■ Data extract ■
=== Begin Enclosure ===

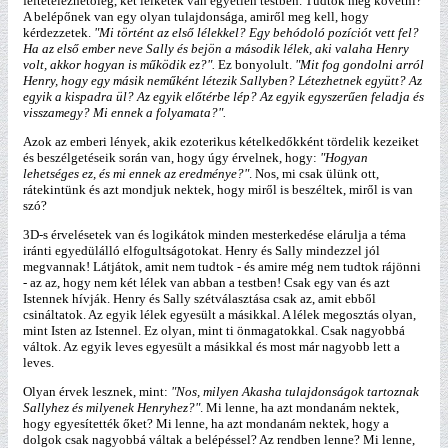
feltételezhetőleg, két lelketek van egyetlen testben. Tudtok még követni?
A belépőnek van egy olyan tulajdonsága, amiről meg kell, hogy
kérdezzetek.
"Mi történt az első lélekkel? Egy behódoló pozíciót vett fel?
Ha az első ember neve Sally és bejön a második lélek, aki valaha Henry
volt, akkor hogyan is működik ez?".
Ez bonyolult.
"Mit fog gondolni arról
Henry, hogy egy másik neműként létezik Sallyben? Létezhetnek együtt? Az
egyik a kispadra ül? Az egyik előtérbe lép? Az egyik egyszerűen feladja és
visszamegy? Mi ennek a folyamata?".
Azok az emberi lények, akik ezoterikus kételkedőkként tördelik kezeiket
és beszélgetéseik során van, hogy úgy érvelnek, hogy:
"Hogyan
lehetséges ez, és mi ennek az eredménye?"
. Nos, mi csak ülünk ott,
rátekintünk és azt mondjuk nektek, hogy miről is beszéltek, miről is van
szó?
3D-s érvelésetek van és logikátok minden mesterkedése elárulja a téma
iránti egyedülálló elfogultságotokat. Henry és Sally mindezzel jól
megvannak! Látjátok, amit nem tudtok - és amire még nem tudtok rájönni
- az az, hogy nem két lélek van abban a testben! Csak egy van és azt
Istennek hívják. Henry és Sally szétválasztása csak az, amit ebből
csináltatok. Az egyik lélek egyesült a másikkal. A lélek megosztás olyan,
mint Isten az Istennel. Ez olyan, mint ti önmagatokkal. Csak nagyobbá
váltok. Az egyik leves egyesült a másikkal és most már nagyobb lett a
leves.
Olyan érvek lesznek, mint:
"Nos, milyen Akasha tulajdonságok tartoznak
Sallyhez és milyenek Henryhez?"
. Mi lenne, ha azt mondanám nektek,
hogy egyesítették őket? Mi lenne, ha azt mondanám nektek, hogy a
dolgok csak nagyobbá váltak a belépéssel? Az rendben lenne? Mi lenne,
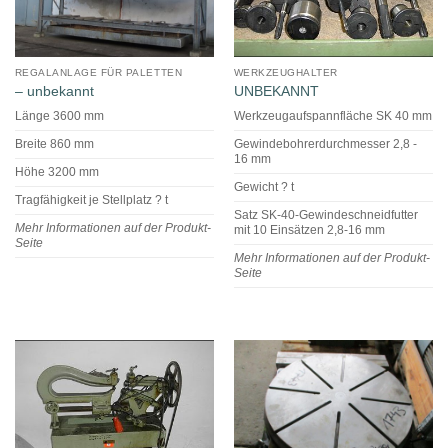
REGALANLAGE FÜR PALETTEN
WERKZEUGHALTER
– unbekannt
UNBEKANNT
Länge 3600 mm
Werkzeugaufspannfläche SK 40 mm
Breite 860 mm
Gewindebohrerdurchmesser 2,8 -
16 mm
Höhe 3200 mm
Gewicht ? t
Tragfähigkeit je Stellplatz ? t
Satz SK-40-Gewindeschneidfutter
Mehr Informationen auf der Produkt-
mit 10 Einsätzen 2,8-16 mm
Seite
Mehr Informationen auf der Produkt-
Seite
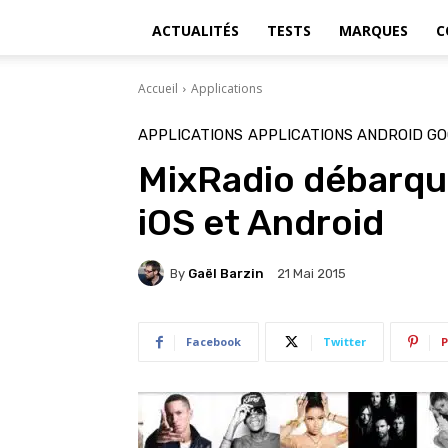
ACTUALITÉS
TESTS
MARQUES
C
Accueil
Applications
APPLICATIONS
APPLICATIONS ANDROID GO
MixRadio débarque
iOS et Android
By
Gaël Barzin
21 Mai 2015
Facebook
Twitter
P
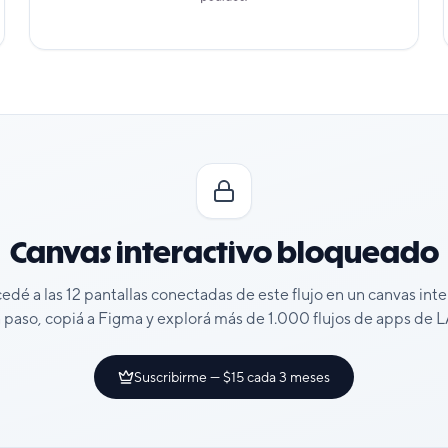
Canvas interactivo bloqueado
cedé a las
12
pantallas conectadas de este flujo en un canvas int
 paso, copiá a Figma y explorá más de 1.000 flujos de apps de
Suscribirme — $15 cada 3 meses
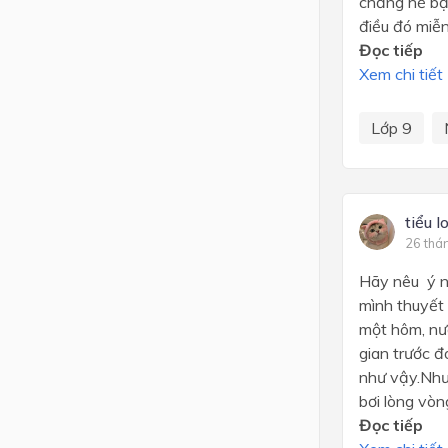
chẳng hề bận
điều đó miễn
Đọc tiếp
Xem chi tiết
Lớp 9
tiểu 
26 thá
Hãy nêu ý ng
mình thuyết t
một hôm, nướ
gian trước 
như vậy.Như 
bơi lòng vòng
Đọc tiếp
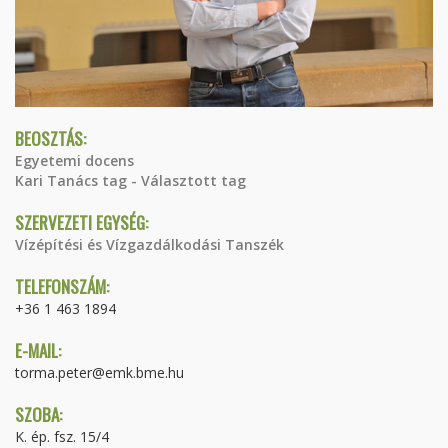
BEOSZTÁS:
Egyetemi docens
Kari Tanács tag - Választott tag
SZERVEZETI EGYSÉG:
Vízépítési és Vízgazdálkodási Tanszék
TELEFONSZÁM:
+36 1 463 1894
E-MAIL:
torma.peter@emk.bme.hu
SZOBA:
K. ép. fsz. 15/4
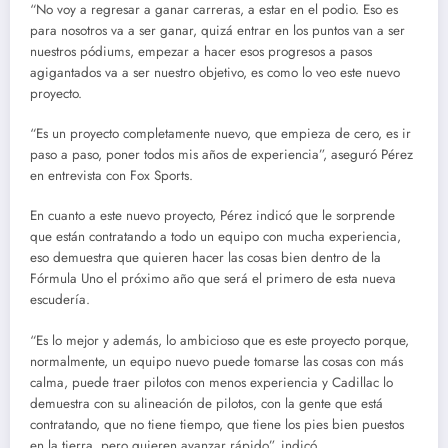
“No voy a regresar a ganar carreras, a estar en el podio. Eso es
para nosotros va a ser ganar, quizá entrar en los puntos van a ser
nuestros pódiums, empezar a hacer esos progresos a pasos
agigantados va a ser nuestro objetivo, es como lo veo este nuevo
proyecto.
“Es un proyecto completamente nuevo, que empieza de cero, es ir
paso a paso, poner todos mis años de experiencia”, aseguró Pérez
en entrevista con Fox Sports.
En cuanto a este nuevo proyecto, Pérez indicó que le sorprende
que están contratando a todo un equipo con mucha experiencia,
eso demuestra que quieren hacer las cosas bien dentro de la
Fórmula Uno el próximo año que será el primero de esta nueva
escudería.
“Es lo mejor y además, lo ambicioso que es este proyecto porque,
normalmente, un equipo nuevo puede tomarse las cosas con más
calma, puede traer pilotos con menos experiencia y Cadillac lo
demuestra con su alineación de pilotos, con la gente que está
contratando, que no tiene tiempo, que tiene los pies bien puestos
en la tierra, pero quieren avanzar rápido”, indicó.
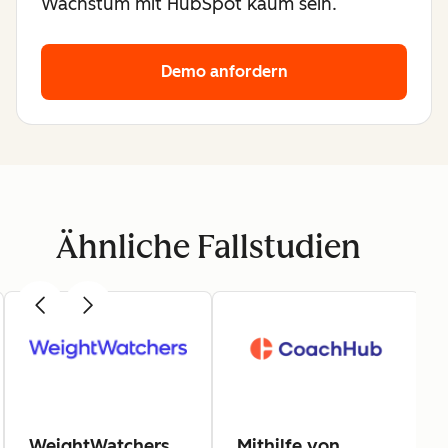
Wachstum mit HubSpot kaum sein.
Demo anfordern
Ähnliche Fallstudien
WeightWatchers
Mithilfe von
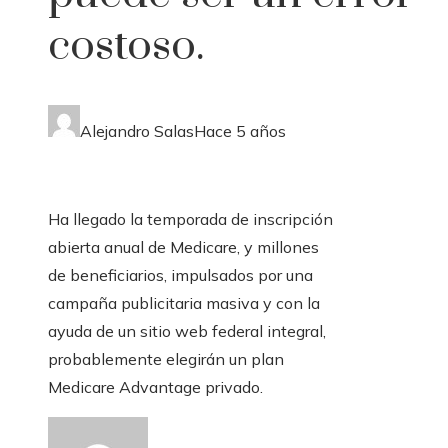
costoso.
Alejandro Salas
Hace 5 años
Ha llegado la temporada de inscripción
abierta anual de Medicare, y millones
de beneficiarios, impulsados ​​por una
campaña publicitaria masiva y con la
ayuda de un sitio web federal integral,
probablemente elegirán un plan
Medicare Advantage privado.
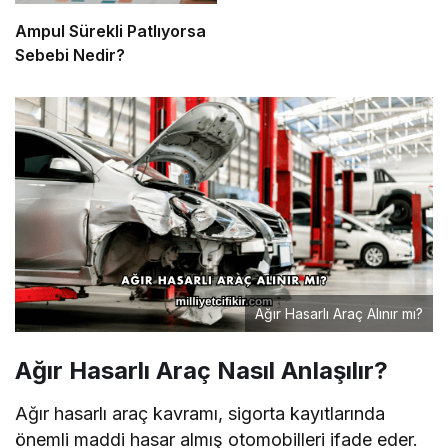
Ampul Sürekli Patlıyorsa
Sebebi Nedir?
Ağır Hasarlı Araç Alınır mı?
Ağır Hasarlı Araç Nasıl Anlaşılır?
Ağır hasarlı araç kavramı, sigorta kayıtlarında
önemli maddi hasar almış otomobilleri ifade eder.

=== End Enclosure ===
=== Begin Enclosure ===

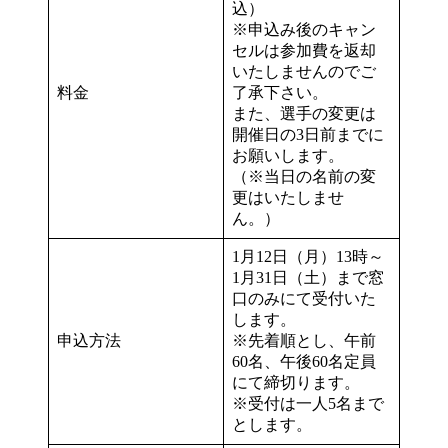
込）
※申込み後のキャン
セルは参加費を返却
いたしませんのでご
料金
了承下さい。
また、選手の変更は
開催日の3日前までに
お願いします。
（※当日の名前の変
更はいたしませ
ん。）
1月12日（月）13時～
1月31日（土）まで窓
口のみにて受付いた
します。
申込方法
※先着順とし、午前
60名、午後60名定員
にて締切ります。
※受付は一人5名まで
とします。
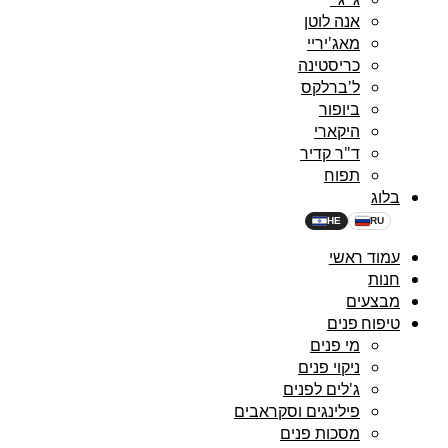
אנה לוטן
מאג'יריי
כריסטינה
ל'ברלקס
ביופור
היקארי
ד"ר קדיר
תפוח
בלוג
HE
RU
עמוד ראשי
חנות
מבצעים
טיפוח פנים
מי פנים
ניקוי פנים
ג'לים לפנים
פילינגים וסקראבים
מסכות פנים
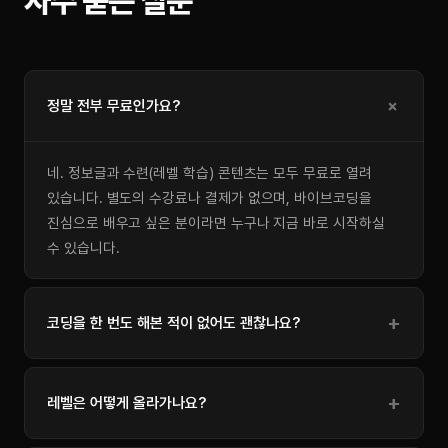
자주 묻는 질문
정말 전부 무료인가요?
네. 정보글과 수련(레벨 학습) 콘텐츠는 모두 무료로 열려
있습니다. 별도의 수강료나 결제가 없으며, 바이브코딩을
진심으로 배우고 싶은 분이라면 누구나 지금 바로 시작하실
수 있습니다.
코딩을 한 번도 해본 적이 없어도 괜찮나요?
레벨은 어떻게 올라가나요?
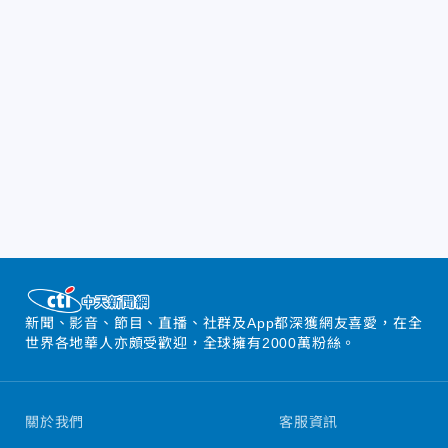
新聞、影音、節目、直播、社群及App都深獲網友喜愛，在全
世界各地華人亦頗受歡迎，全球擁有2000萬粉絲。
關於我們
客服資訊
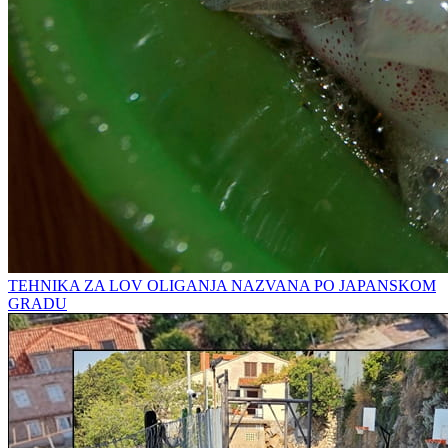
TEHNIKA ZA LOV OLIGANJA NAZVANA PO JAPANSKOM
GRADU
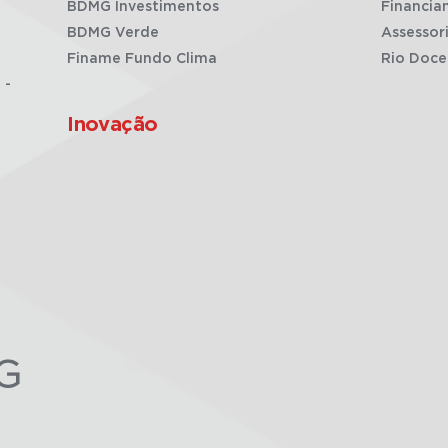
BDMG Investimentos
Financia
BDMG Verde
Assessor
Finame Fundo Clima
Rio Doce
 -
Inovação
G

=== End Enclosure ===
=== Begin Enclosure ===

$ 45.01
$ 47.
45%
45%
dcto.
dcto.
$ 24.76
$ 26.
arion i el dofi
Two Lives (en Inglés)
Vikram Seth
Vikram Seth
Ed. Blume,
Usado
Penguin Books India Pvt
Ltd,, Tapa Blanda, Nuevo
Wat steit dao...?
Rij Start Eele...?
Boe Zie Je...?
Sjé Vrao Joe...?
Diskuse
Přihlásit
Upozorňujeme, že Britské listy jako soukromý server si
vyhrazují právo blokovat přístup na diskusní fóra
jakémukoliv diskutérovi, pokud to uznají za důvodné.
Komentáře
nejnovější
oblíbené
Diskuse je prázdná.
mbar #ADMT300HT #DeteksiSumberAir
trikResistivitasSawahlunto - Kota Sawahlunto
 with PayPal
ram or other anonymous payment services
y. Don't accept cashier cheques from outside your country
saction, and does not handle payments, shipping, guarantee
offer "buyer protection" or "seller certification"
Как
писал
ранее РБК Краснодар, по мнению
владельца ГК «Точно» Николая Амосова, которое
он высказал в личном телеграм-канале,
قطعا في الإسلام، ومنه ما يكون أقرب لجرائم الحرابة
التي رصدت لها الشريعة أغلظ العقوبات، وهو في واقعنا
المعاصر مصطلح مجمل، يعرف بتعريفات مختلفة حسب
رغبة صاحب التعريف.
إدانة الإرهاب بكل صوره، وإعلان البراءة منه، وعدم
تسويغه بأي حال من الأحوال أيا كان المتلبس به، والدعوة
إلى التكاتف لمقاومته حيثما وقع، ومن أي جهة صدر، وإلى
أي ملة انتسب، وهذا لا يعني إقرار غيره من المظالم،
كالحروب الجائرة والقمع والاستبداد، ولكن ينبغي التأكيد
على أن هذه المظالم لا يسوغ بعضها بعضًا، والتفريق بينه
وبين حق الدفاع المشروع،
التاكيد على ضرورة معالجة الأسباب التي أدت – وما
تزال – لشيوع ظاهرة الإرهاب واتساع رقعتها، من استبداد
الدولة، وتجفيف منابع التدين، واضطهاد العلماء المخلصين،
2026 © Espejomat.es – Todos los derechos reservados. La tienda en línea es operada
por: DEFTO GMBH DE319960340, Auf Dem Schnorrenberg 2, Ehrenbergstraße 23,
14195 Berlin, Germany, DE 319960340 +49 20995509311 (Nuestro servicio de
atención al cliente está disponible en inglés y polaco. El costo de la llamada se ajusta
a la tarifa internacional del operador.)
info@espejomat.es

=== End Enclosure ===

■ Your objective ■
Wherever the word "bien" appears in the listing above, copy the whole line.

■ Response ■
eso demuestra que quieren hacer las cosas bien dentro de la
contratando, que no tiene tiempo, que tiene los pies bien puestos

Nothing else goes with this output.